LSPN North America 2018: Optimism over UPC despite delays

Panellists discussing global patent enforceability at the Life Sciences Patent Network North America event have expressed optimism over the Unified Patent Court (UPC), despite uncertainty about its implementation.

The UPC is currently on hold amid a constitutional challenge to it in Germany, while the impact of Brexit is currently unclear. Like Germany, the UK has not yet ratified the UPC Agreement, and London is due to host the life sciences seat of the UPC central division.

Despite this, pharmaceutical industry experts still believe that the UPC is imminent.

“I think it will happen,” said Konstantinos Andrikopoulos, senior director, IP at Vertex Pharmaceuticals, who was speaking at the conference—which is being hosted by LSIPR—today, April 26, in Boston.

“But, we will have to be very careful on which patents we choose and bring through the system,” he added.

Philip Strassburger, senior vice president, IP strategy and litigation at Purdue Pharma, agreed that the UPC is likely. However, he said there are still areas that will need clarifying. “Let’s see how they do at enforcing patents.”

Should the UPC be established, there are still questions about potential forum-shopping, as the central division will have three seats (currently Paris, Munich and London), while there will be other regional and local divisions.

“Some jurisdictions are more favourable to patents than others,” commented Strassburger. “Germany is a pretty good place to enforce patents.”

He said this is largely a reflection of the judges’ capabilities in the jurisdiction.
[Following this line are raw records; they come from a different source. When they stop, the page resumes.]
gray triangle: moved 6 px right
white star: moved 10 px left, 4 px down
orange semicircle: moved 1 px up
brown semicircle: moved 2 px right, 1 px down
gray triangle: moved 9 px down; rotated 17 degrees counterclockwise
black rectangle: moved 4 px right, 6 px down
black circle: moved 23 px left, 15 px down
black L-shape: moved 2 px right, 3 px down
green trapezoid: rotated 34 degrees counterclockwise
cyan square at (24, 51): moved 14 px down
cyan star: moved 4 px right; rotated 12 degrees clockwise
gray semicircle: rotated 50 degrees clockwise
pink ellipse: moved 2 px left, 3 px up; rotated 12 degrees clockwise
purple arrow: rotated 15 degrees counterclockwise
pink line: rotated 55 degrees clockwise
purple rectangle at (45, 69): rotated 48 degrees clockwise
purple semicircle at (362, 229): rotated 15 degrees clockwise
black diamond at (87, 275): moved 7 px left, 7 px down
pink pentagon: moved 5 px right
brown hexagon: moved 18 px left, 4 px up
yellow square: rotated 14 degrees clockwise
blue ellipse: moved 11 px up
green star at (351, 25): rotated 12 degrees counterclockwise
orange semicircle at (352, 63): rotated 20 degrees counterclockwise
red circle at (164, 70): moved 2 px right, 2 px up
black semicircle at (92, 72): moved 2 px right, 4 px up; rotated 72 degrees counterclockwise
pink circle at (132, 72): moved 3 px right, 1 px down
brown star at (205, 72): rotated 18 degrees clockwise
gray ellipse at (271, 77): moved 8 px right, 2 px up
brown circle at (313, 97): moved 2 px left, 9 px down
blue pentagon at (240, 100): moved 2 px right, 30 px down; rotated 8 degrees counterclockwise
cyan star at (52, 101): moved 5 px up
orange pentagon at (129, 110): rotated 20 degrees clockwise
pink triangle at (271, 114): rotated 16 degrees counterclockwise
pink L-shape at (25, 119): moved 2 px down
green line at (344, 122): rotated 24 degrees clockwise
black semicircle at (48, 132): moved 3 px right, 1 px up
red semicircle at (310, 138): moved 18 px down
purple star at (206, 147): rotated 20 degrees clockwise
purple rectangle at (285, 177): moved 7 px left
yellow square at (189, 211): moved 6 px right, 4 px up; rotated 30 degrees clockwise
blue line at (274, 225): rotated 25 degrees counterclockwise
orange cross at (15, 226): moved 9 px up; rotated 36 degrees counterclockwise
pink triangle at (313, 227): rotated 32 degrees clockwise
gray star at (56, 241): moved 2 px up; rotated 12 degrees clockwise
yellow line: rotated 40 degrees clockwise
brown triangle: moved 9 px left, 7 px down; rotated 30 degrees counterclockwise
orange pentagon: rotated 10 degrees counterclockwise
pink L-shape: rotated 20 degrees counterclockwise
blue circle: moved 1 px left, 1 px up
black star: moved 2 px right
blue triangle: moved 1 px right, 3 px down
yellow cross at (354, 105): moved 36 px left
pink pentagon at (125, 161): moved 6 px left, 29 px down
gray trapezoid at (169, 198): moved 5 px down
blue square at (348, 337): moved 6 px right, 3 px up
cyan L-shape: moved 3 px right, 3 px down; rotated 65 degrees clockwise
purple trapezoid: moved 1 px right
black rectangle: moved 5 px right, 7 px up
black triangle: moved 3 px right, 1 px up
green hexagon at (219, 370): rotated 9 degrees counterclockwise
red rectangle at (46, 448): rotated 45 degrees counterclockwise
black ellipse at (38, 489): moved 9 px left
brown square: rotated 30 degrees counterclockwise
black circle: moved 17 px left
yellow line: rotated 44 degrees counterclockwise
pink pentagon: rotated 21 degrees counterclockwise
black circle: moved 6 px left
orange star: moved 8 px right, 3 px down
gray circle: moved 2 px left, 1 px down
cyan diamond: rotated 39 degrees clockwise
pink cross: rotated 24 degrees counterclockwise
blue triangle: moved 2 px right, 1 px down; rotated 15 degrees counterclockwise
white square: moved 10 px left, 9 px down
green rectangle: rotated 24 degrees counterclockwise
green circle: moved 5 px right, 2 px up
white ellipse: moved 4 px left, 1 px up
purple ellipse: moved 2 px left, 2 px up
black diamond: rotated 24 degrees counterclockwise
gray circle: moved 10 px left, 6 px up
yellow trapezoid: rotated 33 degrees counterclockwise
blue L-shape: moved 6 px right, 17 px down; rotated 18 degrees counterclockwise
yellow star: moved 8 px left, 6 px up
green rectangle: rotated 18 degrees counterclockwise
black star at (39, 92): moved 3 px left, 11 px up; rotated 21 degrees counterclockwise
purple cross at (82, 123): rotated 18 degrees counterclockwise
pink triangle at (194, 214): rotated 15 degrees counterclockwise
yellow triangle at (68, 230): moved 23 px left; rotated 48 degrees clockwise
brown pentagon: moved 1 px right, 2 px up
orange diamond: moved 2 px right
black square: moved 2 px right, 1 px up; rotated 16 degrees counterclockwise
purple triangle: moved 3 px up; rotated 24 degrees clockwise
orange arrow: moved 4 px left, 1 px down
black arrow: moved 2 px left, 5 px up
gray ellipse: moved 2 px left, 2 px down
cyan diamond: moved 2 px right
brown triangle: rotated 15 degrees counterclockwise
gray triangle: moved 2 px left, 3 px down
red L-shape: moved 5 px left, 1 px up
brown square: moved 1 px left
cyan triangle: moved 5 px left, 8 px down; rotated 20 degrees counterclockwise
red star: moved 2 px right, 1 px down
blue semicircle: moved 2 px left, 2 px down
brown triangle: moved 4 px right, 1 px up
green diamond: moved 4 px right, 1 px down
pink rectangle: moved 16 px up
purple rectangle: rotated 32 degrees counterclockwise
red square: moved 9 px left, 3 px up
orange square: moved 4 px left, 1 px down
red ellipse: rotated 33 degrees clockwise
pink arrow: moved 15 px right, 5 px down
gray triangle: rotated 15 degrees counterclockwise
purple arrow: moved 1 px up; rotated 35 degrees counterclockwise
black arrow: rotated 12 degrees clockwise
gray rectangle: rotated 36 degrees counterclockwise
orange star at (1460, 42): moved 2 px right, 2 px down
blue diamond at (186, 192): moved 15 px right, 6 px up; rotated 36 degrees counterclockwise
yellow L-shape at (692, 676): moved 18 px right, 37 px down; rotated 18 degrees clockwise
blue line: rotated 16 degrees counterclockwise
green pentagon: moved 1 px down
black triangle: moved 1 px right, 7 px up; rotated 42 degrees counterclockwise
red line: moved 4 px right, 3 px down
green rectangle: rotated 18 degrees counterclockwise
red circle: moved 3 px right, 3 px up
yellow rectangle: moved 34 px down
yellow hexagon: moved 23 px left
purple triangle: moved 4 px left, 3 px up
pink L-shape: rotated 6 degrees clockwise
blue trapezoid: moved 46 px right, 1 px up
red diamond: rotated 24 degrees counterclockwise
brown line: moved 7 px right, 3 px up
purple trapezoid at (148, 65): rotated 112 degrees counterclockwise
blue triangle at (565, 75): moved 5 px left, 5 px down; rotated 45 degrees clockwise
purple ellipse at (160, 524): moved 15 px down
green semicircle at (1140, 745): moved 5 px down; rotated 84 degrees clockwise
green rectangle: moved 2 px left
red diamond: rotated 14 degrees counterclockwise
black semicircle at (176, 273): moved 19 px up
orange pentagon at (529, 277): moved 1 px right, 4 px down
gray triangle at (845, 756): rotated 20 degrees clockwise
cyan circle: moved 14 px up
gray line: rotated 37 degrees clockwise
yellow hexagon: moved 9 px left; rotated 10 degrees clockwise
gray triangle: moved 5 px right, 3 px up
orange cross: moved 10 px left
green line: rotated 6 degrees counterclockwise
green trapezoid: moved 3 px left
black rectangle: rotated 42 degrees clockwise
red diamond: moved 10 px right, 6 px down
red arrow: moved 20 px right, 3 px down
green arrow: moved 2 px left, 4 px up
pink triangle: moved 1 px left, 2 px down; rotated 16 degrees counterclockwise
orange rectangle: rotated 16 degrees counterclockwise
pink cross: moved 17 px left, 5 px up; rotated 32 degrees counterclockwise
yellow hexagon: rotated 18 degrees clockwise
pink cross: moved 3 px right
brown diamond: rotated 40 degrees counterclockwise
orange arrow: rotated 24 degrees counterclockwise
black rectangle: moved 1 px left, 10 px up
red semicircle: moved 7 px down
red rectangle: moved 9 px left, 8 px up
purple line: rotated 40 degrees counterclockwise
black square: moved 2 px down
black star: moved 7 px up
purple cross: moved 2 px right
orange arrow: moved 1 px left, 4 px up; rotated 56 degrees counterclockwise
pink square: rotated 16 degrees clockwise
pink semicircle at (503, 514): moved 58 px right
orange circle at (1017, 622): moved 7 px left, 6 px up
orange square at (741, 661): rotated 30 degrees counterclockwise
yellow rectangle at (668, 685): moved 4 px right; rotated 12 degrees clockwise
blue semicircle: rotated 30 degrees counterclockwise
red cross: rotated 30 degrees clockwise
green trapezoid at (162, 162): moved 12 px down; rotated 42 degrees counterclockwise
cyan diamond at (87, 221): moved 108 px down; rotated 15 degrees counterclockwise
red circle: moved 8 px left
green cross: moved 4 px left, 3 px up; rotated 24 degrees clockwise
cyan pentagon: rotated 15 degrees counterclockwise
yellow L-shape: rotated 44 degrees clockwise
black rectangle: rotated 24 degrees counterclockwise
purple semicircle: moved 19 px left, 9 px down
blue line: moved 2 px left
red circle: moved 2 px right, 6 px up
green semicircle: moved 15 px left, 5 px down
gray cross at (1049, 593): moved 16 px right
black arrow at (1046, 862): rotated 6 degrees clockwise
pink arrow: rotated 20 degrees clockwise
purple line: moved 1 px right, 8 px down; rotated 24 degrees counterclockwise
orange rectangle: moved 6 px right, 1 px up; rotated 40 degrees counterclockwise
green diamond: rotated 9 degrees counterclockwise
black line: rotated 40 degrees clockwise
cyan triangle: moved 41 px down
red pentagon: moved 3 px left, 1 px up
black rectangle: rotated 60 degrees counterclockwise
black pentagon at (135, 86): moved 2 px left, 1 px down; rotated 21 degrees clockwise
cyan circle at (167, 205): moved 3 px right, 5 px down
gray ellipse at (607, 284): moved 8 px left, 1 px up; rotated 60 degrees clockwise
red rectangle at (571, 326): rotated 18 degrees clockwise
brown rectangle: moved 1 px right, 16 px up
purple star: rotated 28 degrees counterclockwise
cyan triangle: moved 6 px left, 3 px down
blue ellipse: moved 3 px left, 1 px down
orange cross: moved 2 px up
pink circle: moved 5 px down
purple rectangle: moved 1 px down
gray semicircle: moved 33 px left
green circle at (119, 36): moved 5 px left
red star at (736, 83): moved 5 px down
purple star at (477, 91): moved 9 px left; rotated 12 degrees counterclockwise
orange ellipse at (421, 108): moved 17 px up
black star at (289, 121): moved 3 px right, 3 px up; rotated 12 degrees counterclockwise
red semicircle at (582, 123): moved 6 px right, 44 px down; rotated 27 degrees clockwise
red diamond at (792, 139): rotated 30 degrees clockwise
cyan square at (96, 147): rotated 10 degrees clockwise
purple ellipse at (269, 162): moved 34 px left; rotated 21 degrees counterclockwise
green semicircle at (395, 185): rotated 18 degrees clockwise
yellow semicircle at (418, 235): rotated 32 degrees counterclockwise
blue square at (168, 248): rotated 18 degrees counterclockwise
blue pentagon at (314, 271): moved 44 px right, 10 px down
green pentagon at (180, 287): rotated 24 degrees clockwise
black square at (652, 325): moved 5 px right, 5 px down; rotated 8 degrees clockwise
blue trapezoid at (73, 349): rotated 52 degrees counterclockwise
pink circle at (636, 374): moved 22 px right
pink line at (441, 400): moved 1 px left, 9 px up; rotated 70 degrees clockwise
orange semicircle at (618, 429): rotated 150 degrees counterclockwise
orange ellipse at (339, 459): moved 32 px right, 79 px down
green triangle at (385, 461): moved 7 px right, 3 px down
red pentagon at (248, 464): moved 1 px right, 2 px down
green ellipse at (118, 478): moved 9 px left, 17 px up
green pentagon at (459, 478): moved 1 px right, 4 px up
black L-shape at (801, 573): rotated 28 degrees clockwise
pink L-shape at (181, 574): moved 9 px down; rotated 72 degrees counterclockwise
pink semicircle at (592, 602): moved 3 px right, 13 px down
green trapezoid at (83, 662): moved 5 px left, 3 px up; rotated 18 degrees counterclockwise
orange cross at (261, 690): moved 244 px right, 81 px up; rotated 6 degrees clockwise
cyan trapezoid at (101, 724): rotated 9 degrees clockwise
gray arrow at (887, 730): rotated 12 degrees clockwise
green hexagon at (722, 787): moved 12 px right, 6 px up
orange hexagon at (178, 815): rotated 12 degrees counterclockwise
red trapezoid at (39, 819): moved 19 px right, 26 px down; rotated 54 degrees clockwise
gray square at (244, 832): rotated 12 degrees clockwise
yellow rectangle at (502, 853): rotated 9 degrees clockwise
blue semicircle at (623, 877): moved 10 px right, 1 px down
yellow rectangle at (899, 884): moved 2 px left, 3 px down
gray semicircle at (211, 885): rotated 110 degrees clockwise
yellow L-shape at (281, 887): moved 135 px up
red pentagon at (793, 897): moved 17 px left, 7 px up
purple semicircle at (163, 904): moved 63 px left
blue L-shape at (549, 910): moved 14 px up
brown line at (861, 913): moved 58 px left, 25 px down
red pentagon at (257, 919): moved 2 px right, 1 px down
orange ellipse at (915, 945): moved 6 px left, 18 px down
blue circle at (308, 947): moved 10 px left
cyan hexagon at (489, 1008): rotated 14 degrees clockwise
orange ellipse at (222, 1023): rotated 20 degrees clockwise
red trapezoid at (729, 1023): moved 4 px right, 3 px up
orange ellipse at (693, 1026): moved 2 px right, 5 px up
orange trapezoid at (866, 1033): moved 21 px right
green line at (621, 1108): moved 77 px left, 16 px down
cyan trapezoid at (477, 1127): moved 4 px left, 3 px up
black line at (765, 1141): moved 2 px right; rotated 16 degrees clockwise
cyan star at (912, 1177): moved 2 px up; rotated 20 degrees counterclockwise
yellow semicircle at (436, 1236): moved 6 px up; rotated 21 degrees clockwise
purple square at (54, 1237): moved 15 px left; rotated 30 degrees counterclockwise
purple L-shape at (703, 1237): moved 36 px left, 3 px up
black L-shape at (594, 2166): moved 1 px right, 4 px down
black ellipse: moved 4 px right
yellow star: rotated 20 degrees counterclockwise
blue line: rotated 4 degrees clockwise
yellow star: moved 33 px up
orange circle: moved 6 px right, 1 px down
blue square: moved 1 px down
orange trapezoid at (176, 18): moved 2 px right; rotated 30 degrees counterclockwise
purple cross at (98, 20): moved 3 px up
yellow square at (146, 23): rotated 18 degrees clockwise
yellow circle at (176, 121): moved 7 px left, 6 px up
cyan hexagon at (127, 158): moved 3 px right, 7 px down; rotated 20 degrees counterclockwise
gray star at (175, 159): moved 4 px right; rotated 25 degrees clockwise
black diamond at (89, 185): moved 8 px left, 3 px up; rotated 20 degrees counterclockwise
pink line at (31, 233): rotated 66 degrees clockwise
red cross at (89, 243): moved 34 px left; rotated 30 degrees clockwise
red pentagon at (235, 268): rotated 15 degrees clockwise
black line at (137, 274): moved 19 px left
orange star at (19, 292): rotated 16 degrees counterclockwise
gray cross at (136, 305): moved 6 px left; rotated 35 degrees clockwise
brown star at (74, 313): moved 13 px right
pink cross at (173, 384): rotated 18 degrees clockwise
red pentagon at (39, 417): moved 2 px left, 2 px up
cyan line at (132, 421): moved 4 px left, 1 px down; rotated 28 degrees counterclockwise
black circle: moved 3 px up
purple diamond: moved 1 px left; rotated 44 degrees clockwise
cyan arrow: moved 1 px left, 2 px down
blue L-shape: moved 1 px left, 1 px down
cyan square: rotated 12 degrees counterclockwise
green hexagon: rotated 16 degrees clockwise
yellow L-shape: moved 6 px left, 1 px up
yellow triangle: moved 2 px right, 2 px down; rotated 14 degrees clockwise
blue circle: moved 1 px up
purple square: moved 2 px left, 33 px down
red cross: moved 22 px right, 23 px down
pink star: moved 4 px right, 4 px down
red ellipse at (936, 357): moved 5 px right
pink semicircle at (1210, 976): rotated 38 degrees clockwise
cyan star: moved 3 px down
Also, the country understands the importance of protecting drugs and attracting investment, according to Strassburger.

Another area of focus during the panel discussion was the tension between IP enforcement and access to medicines in developing countries.

Shahan Islam, senior corporate counsel, IP enforcement group at Pfizer, said that in developing countries, the issue of access to medicines almost always comes into play when enforcing IP.

He gave an example where Pfizer filed a patent infringement action against the largest generics producer in Nairobi, Kenya over a drug for treating AIDs.

“We didn’t initially ask for a licence, because they said there’s a huge AIDs crisis there,” he explained. “The problem is, there is clear infringement.”

He concluded that it is vital to enforce IP rights to continue the development of effective drugs.

“Innovation is absolutely critical, and we need the strong incentives.”

The LSPN North America is taking place today at the Ritz-Carlton in Boston. Join the conversation using the hashtag #LSPNBoston18

[Update at 4.30pm: After we published this story, the UK Intellectual Property Office issued an announcement that the UK has now ratified the UPC.]